L'amour de Staline

Pour comprendre la profondeur de l'éducation historique et physique dont vient un Poutine (ou le suivant, ce sera pareil), il faut lire l'extraordinaire lettre inédite de Boukharine à Staline, datée du 10 décembre 1937, juste avant son exécution5.

« Je n'ai pas une once de ressentiment. Je ne suis pas un chrétien. Certes, j'ai mes étrangetés. Je considère que je dois expier pour ces années durant lesquelles j'ai réellement mené un combat d'opposition contre la ligne du Parti. » Plus loin : « Cet épisode me tourmente, c'est le péché originel, c'est le péché de Judas. » Plus loin : « Pardonne-moi, Koba, je ne peux pas me taire sans te demander pardon. » Plus loin : « Il n'y a plus d'ange qui puisse détourner le glaive d'Abraham ! Que le Destin s'accomplisse ! » Plus loin : « Je me prépare intérieurement à quitter cette vie, et je ne ressens envers vous tous, envers le Parti, envers notre Cause, rien d'autre qu'un immense amour sans bornes. » Enfin : « Ma conscience est pure devant toi, Koba.

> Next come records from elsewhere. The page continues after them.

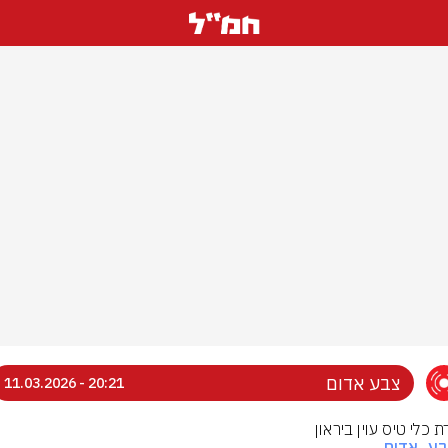
צבע אדום
20:21 - 11.03.2026
 כלי טיס עוין ביראון
בע_אדום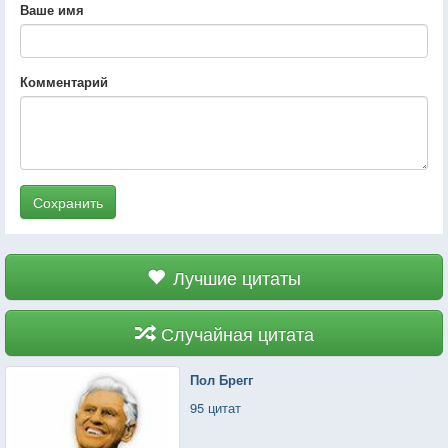
Ваше имя
Комментарий
Сохранить
Лучшие цитаты
Случайная цитата
Пол Брегг
95 цитат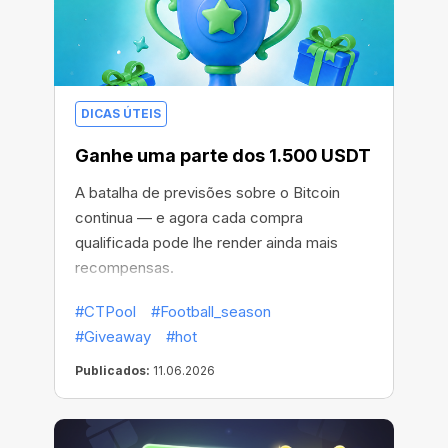
DICAS ÚTEIS
Ganhe uma parte dos 1.500 USDT
A batalha de previsões sobre o Bitcoin
continua — e agora cada compra
qualificada pode lhe render ainda mais
recompensas.
#CTPool
#Football_season
#Giveaway
#hot
Publicados:
11.06.2026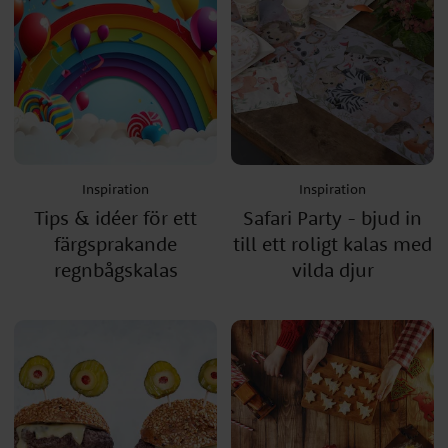
Inspiration
Inspiration
Tips & idéer för ett
Safari Party - bjud in
färgsprakande
till ett roligt kalas med
regnbågskalas
vilda djur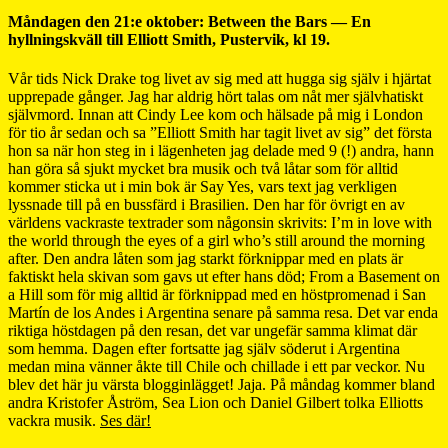
Måndagen den 21:e oktober: Between the Bars — En
hyllningskväll till Elliott Smith, Pustervik, kl 19.
Vår tids Nick Drake tog livet av sig med att hugga sig själv i hjärtat
upprepade gånger. Jag har aldrig hört talas om nåt mer självhatiskt
självmord. Innan att Cindy Lee kom och hälsade på mig i London
för tio år sedan och sa ”Elliott Smith har tagit livet av sig” det första
hon sa när hon steg in i lägenheten jag delade med 9 (!) andra, hann
han göra så sjukt mycket bra musik och två låtar som för alltid
kommer sticka ut i min bok är Say Yes, vars text jag verkligen
lyssnade till på en bussfärd i Brasilien. Den har för övrigt en av
världens vackraste textrader som någonsin skrivits: I’m in love with
the world through the eyes of a girl who’s still around the morning
after. Den andra låten som jag starkt förknippar med en plats är
faktiskt hela skivan som gavs ut efter hans död; From a Basement on
a Hill som för mig alltid är förknippad med en höstpromenad i San
Martín de los Andes i Argentina senare på samma resa. Det var enda
riktiga höstdagen på den resan, det var ungefär samma klimat där
som hemma. Dagen efter fortsatte jag själv söderut i Argentina
medan mina vänner åkte till Chile och chillade i ett par veckor. Nu
blev det här ju värsta blogginlägget! Jaja. På måndag kommer bland
andra Kristofer Åström, Sea Lion och Daniel Gilbert tolka Elliotts
vackra musik.
Ses där!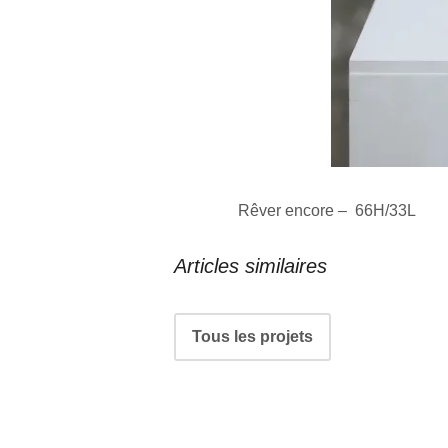
Rêver encore – 66H/33L
Articles similaires
Navigation
Tous les projets
de
Portfolio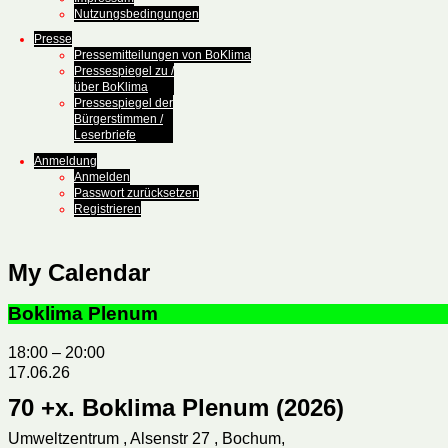
Nutzungsbedingungen
Presse
Pressemitteilungen von BoKlima
Pressespiegel zu /
über BoKlima
Pressespiegel der
Bürgerstimmen /
Leserbriefe
Anmeldung
Anmelden
Passwort zurücksetzen
Registrieren
My Calendar
Boklima Plenum
18:00
–
20:00
17.06.26
70 +x. Boklima Plenum (2026)
Umweltzentrum , Alsenstr 27 , Bochum,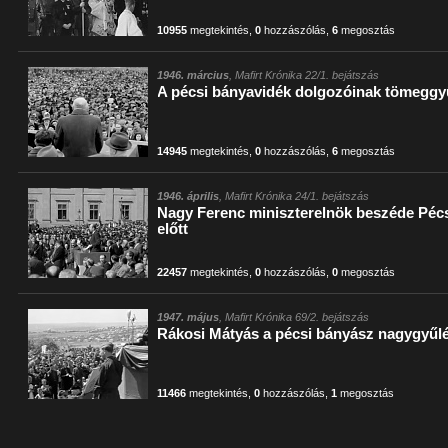
10955
megtekintés
,
0
hozzászólás
,
6
megosztás
1946. március
, Mafirt Krónika 22/1. bejátszás
A pécsi bányavidék dolgozóinak tömegg
14945
megtekintés
,
0
hozzászólás
,
6
megosztás
1946. április
, Mafirt Krónika 24/1. bejátszás
Nagy Ferenc miniszterelnök beszéde Pécs
előtt
22457
megtekintés
,
0
hozzászólás
,
0
megosztás
1947. május
, Mafirt Krónika 69/2. bejátszás
Rákosi Mátyás a pécsi bányász nagygyűl
11466
megtekintés
,
0
hozzászólás
,
1
megosztás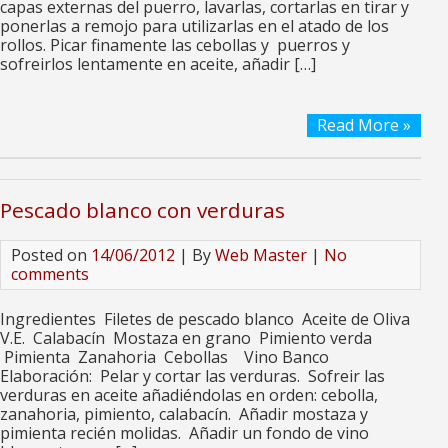
capas externas del puerro, lavarlas, cortarlas en tirar y
ponerlas a remojo para utilizarlas en el atado de los
rollos. Picar finamente las cebollas y puerros y
sofreirlos lentamente en aceite, añadir […]
Read More »
Pescado blanco con verduras
Posted on
14/06/2012
| By
Web Master
|
No
comments
Ingredientes Filetes de pescado blanco Aceite de Oliva
V.E. Calabacín Mostaza en grano Pimiento verda
Pimienta Zanahoria Cebollas Vino Banco
Elaboración: Pelar y cortar las verduras. Sofreir las
verduras en aceite añadiéndolas en orden: cebolla,
zanahoria, pimiento, calabacín. Añadir mostaza y
pimienta recién molidas. Añadir un fondo de vino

Je te demande une dernière fois pardon (un pardon spirituel). Je te serre dans mes bras, en pensée. Adieu pour les siècles des siècles, et ne garde pas rancune au malheureux que je suis. »

Boukharine supplie Staline de lui octroyer de la morphine pour mourir. Il propose même, si on lui laisse la vie sauve, de « lutter à mort », en exil, contre les trotskistes et les anarchistes. Nous sommes alors en pleine guerre d'Espagne.

Pas « chrétien », Boukharine ? Mais qu'y a-t-il de plus violemment chrétien retourné que ces histoires de « Parti » ? Le pire des crimes n'est-il pas de forcer des victimes à adorer leurs bourreaux ? On l'a encore vu récemment, à Cuba, lors du procès Ochoa. Oui, le pire des crimes : abaisser un être humain jusqu'à ce qu'il réclame l'expiation de sa prétendue faute. Staline ou Castro déguisés en Abraham, il me semble difficile d'aller plus loin dans l'abjection. Mais on en apprendra d'autres, les archives s'entrouvrent à peine.